At this stage, you can fix one-time errors of the previous one. For example, glued objects can be divided, given their history of movement. On the other hand, there may be problems. The most important of them is the intersection of 2 objects. A special case of this problem, when a larger object for a long time obscures a smaller one.
Objects for accounting in the background model
Feedback may be present in the architecture to improve the performance of previous steps. The first thing that comes to mind is to use information about objects in the scene when forming the background.
For example, this way you can distinguish a retarded object and not make it part of the background.
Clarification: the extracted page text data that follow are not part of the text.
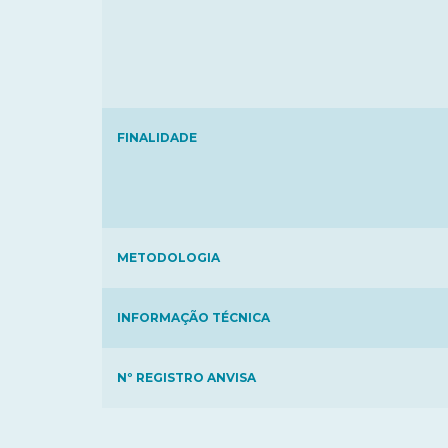
FINALIDADE
METODOLOGIA
INFORMAÇÃO TÉCNICA
Nº REGISTRO ANVISA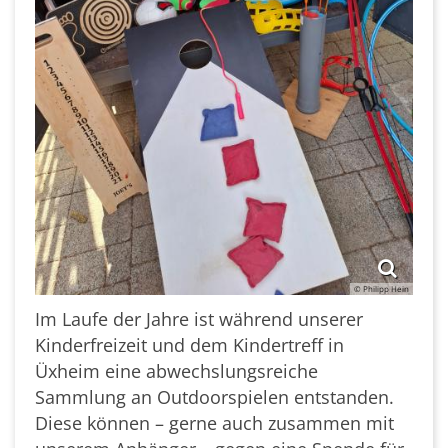
© Philipp Hein
Im Laufe der Jahre ist während unserer
Kinderfreizeit und dem Kindertreff in
Üxheim eine abwechslungsreiche
Sammlung an Outdoorspielen entstanden.
Diese können – gerne auch zusammen mit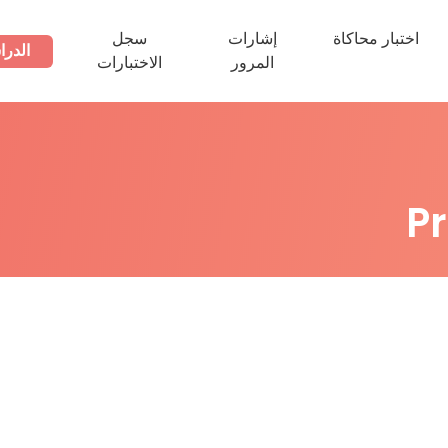
اختبار محاكاة
إشارات
سجل
الدرا
المرور
الاختبارات
P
Or fight with “ghosts”: if there was a person on the stage when creating the background, then when he leaves, an object “ghost” will appear in his place. Understanding that the trajectory of the object begins in this place, you can quickly remove the “ghost” in the background.
Result
The result of all stages is a list of objects in the scene. Each of them is characterized by size, density, speed, trajectory, direction of movement and other parameters.
This list is also used in scene analytics. You can determine if the object is crossing a line or moving in the wrong direction. You can count the number of objects in a given zone, idle reeling, falling and many other events.
Conclusion
Modern video analytics systems have achieved very good results, but so far they remain a complex multi-stage process. Moreover, knowledge of the theory does not always give a good practical result.
In my opinion, creating a good machine vision system is a very complicated process. Algorithm tuning is a very time-consuming and lengthy business, in which the subtleties of the software implementation also interfere. It takes a lot of experimentation. And, although OpenCV is priceless in this matter, it is not a guarantor of the result, because the tools that it contains must also be able to be used correctly.
I hope that this article will help you understand how it all works and what OpenCV tools can be applied at what stages.